[Agda] (Stronger) double negation of law of excluded middle
Kirill Elagin
kirelagin at gmail.com
Wed Oct 15 10:43:59 CEST 2014
As far as I know, `_` can mean at least three different things.
1. Like in Haskell, “I don’t care about the name”.
2. “Guess the value”, and implicit arguments are basically a convenient
syntax for placing underscores.
3. “Guess the type”, and `\forall` is just sugar for this one.

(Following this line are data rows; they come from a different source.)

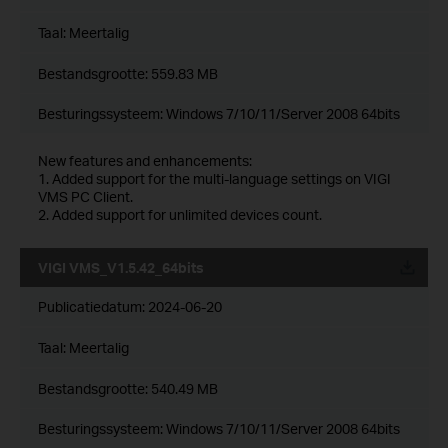
Taal:
Meertalig
Bestandsgrootte:
559.83 MB
Besturingssysteem: Windows 7/10/11/Server 2008 64bits
New features and enhancements:
1. Added support for the multi-language settings on VIGI
VMS PC Client.
2. Added support for unlimited devices count.
VIGI VMS_V1.5.42_64bits
Publicatiedatum:
2024-06-20
Taal:
Meertalig
Bestandsgrootte:
540.49 MB
Besturingssysteem: Windows 7/10/11/Server 2008 64bits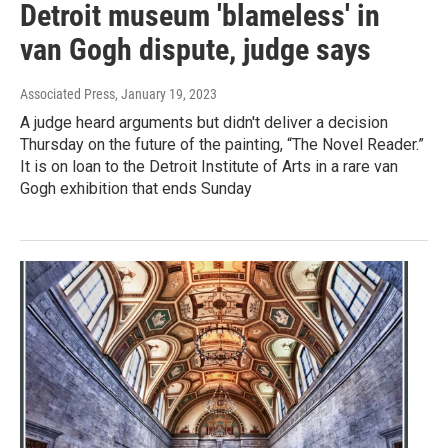
Detroit museum 'blameless' in
van Gogh dispute, judge says
Associated Press
, January 19, 2023
A judge heard arguments but didn't deliver a decision
Thursday on the future of the painting, “The Novel Reader.”
It is on loan to the Detroit Institute of Arts in a rare van
Gogh exhibition that ends Sunday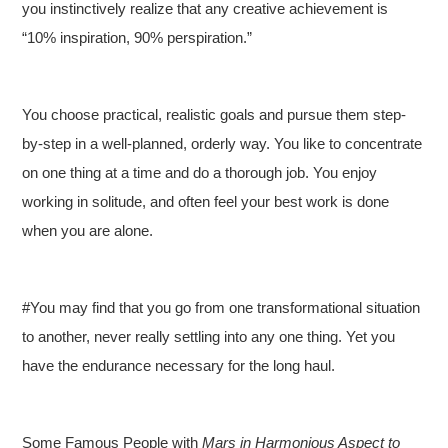
you instinctively realize that any creative achievement is
“10% inspiration, 90% perspiration.”
You choose practical, realistic goals and pursue them step-
by-step in a well-planned, orderly way. You like to concentrate
on one thing at a time and do a thorough job. You enjoy
working in solitude, and often feel your best work is done
when you are alone.
#You may find that you go from one transformational situation
to another, never really settling into any one thing. Yet you
have the endurance necessary for the long haul.
Some Famous People with
Mars in Harmonious Aspect to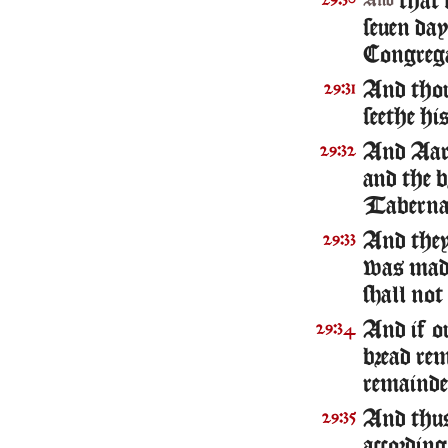
that s
29:30
And
seuen da
Congrega
And thou 
29:31
seethe his
And Aaron
29:32
and the 
Tabernac
And they
29:33
was made
shall not
And if ou
29:34
bread rem
remainder
And thus
29:35
according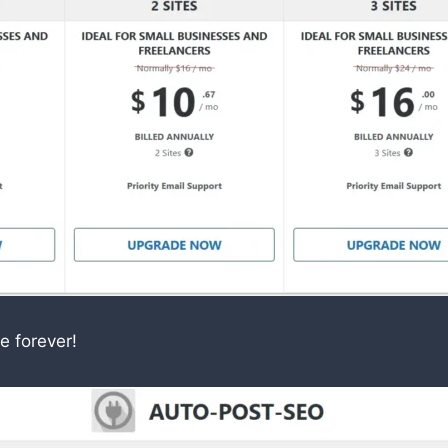
e forever!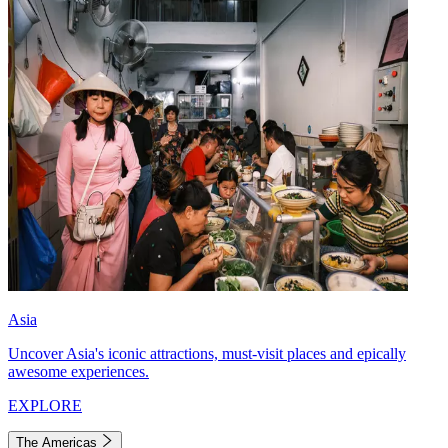
Asia
Uncover Asia's iconic attractions, must-visit places and epically
awesome experiences.
EXPLORE
The Americas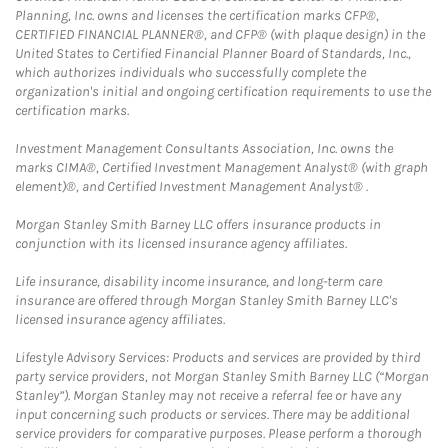
Planning, Inc. owns and licenses the certification marks CFP®,
CERTIFIED FINANCIAL PLANNER®, and CFP® (with plaque design) in the
United States to Certified Financial Planner Board of Standards, Inc.,
which authorizes individuals who successfully complete the
organization's initial and ongoing certification requirements to use the
certification marks.
Investment Management Consultants Association, Inc. owns the
marks CIMA®, Certified Investment Management Analyst® (with graph
element)®, and Certified Investment Management Analyst® .
Morgan Stanley Smith Barney LLC offers insurance products in
conjunction with its licensed insurance agency affiliates.
Life insurance, disability income insurance, and long-term care
insurance are offered through Morgan Stanley Smith Barney LLC's
licensed insurance agency affiliates.
Lifestyle Advisory Services: Products and services are provided by third
party service providers, not Morgan Stanley Smith Barney LLC (“Morgan
Stanley”). Morgan Stanley may not receive a referral fee or have any
input concerning such products or services. There may be additional
service providers for comparative purposes. Please perform a thorough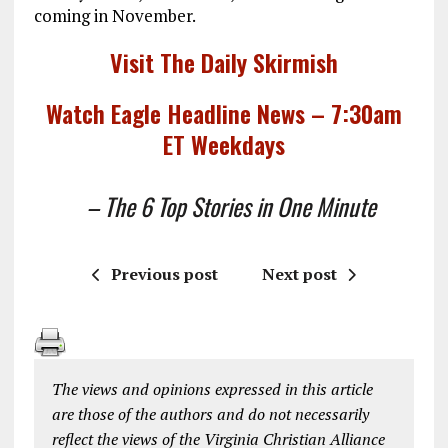
coming in November.
Visit The Daily Skirmish
Watch Eagle Headline News – 7:30am
ET Weekdays
– The 6 Top Stories in One Minute
Previous post
Next post
The views and opinions expressed in this article
are those of the authors and do not necessarily
reflect the views of the Virginia Christian Alliance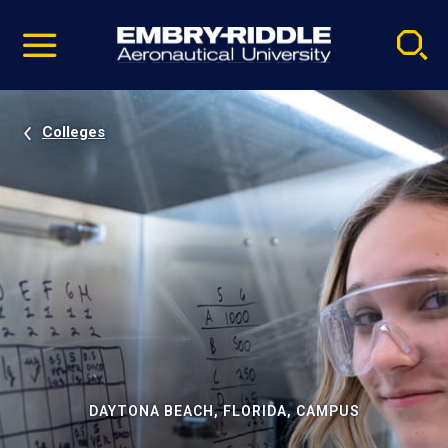
Pause
Skip
video
Navigation
Colleges
DAYTONA BEACH, FLORIDA, CAMPUS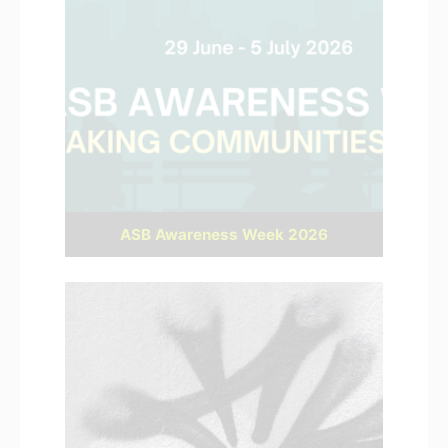
ASB Awareness Week 2026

On Wed, Oct 15, 2014 at 11:48 AM, Andrea Vezzosi <sanzhiyan at gmail.com>
wrote:
> I don't know if it's on the wiki, but _ in Agda's expressions means
> "what is uniquely determined by the judgemental equality, using only
> the information from this mutual block".
>
> if no such unique solution can be found the _ is going to be left
> unspecified and the writer needs to give more details.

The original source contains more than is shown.